* **Task item**
Everything in the listing below from the line containing "mitwirken und ihre" through the line containing "واحداً، وهو بناء" must be repeated exactly; the remaining lines are not wanted.

* **Supplied data**
########################################
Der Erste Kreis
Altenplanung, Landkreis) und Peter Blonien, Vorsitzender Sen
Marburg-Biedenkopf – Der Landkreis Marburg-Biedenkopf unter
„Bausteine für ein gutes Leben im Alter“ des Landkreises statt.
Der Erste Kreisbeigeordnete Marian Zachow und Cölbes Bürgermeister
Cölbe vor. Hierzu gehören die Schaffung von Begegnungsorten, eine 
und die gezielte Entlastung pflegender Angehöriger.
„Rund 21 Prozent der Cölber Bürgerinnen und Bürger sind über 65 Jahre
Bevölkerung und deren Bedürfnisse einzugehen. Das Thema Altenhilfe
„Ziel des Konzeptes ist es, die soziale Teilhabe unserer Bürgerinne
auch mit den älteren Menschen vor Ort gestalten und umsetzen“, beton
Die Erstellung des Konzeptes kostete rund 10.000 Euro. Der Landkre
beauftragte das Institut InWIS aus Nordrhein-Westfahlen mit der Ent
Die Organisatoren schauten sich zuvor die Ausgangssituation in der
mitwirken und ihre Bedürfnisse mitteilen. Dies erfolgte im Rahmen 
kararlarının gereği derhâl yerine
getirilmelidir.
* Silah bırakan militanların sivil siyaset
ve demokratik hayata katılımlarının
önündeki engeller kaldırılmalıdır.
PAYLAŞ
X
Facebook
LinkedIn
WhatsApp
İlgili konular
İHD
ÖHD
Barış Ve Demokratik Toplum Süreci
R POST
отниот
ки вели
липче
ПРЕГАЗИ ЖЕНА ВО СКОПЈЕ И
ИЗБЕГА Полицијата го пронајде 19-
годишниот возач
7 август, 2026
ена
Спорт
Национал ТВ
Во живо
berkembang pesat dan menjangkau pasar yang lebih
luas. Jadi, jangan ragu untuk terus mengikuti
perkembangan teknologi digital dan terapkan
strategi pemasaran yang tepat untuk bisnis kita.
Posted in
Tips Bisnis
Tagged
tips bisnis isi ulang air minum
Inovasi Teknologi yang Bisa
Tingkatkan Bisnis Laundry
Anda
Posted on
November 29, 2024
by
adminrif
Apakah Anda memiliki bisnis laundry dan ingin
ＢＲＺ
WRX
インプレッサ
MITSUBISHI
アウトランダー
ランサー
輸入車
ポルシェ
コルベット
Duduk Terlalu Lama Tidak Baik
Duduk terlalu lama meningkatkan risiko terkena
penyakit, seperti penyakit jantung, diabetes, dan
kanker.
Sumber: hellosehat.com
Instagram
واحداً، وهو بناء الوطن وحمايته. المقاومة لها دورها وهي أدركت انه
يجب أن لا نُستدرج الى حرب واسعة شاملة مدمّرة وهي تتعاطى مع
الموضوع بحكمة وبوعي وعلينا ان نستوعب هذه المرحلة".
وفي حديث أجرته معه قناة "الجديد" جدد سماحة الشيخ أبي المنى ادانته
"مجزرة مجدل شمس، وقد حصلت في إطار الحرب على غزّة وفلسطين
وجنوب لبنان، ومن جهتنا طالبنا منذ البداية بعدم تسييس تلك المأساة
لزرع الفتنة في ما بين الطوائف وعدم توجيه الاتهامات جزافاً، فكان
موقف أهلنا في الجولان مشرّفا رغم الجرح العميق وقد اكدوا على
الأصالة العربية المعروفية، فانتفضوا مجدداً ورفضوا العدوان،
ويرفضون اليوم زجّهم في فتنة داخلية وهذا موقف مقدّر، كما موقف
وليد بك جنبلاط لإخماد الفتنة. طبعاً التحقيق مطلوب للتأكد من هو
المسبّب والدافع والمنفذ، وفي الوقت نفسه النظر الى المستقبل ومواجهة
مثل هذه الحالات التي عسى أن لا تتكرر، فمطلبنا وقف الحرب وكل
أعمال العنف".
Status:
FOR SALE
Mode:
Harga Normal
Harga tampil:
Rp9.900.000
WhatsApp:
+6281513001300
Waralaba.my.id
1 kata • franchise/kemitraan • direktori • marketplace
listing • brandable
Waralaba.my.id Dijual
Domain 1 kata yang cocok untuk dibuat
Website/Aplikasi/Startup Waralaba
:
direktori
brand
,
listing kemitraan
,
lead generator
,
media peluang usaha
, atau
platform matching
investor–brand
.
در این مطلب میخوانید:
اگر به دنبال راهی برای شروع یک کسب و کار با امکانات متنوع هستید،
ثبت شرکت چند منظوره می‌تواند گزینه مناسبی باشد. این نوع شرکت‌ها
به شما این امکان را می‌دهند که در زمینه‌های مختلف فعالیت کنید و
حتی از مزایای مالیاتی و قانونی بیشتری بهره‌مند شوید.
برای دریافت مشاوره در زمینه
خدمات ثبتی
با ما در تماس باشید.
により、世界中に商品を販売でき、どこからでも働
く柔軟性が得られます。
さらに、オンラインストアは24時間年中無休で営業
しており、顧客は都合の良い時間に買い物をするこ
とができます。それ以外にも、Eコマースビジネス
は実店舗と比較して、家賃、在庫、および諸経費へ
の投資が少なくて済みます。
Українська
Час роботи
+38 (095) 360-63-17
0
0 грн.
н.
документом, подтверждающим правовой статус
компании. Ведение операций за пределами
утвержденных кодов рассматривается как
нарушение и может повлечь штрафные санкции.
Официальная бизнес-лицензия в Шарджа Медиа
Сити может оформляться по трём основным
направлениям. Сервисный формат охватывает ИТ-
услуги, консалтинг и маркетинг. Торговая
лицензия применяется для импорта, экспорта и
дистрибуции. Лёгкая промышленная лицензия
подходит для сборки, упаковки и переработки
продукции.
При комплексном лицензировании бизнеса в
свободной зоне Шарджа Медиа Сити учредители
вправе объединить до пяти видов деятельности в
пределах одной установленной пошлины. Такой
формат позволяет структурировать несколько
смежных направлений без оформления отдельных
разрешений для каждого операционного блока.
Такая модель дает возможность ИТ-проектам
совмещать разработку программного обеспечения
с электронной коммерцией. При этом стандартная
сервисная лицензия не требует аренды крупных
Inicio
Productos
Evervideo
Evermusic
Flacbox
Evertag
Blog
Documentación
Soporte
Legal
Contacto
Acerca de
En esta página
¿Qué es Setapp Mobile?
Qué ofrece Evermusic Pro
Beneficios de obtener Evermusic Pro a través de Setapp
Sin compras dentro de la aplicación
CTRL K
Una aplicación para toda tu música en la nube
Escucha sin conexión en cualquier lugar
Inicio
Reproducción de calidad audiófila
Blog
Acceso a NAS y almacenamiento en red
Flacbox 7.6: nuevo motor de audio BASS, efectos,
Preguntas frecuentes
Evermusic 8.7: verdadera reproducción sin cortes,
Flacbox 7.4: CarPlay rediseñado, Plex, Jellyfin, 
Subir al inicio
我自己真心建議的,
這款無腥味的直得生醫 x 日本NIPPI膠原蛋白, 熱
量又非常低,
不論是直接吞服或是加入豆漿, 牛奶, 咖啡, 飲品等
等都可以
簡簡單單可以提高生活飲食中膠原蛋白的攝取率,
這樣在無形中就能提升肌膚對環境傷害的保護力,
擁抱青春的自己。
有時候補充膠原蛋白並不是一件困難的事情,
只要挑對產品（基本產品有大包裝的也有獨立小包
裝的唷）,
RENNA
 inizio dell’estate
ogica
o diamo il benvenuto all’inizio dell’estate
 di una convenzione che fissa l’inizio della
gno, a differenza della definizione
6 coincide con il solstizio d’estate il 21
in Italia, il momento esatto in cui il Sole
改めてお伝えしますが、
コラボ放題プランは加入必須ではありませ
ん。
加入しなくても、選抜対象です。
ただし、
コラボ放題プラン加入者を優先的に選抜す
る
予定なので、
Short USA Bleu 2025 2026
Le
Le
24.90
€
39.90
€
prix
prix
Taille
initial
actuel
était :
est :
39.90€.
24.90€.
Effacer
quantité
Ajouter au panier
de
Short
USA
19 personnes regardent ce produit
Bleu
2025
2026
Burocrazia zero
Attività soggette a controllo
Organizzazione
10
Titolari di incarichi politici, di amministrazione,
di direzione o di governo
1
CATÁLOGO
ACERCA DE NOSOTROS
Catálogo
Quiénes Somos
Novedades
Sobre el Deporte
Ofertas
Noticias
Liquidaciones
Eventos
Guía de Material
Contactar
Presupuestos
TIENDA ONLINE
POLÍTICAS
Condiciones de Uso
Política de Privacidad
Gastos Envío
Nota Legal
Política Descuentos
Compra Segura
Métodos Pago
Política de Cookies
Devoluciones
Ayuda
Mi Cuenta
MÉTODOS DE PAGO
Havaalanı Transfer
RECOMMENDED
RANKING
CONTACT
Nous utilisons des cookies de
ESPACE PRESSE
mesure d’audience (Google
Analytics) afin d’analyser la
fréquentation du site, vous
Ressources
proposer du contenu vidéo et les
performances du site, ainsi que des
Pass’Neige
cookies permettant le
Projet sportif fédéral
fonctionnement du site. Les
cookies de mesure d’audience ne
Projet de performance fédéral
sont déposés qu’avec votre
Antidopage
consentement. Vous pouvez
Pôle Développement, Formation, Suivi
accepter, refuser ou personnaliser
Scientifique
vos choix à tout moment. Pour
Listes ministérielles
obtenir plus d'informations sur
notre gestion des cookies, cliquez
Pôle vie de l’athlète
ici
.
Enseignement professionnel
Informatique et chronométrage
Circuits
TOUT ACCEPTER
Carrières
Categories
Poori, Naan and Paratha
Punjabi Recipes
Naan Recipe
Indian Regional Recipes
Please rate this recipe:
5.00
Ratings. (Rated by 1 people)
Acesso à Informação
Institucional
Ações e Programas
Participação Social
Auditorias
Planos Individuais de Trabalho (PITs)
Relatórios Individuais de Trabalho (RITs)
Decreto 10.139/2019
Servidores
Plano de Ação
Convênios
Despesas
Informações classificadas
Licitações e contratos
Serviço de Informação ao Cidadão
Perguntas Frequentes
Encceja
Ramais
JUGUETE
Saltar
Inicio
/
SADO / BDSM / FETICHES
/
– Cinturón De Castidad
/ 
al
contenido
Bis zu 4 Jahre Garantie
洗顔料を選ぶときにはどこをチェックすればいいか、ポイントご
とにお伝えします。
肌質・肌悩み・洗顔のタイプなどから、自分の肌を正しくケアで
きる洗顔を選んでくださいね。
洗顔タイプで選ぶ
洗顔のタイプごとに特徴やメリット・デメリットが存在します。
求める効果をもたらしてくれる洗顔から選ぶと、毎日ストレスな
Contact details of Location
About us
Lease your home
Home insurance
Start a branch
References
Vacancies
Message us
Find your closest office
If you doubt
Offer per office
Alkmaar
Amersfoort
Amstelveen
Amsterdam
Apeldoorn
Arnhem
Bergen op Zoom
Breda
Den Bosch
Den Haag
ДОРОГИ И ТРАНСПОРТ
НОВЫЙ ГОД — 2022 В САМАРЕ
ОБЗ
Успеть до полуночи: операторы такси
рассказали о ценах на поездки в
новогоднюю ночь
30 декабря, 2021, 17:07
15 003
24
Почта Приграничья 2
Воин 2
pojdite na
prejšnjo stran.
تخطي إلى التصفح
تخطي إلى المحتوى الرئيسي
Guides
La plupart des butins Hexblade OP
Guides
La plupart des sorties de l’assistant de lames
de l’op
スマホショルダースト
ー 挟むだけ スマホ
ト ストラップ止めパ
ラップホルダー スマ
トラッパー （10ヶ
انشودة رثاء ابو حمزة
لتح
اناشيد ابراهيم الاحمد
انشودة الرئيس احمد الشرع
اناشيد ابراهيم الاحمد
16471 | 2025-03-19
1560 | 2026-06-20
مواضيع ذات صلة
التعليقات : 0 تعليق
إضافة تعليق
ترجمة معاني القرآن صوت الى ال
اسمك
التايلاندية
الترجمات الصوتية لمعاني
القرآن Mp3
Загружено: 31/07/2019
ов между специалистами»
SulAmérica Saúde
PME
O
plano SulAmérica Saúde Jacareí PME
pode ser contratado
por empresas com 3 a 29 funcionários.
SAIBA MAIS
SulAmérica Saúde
########################################
* **Answer section**
mitwirken und ihre Bedürfnisse mitteilen. Dies erfolgte im Rahmen 
kararlarının gereği derhâl yerine
getirilmelidir.
* Silah bırakan militanların sivil siyaset
ve demokratik hayata katılımlarının
önündeki engeller kaldırılmalıdır.
PAYLAŞ
X
Facebook
LinkedIn
WhatsApp
İlgili konular
İHD
ÖHD
Barış Ve Demokratik Toplum Süreci
R POST
отниот
ки вели
липче
ПРЕГАЗИ ЖЕНА ВО СКОПЈЕ И
ИЗБЕГА Полицијата го пронајде 19-
годишниот возач
7 август, 2026
ена
Спорт
Национал ТВ
Во живо
berkembang pesat dan menjangkau pasar yang lebih
luas. Jadi, jangan ragu untuk terus mengikuti
perkembangan teknologi digital dan terapkan
strategi pemasaran yang tepat untuk bisnis kita.
Posted in
Tips Bisnis
Tagged
tips bisnis isi ulang air minum
Inovasi Teknologi yang Bisa
Tingkatkan Bisnis Laundry
Anda
Posted on
November 29, 2024
by
adminrif
Apakah Anda memiliki bisnis laundry dan ingin
ＢＲＺ
WRX
インプレッサ
MITSUBISHI
アウトランダー
ランサー
輸入車
ポルシェ
コルベット
Duduk Terlalu Lama Tidak Baik
Duduk terlalu lama meningkatkan risiko terkena
penyakit, seperti penyakit jantung, diabetes, dan
kanker.
Sumber: hellosehat.com
Instagram
واحداً، وهو بناء الوطن وحمايته. المقاومة لها دورها وهي أدركت انه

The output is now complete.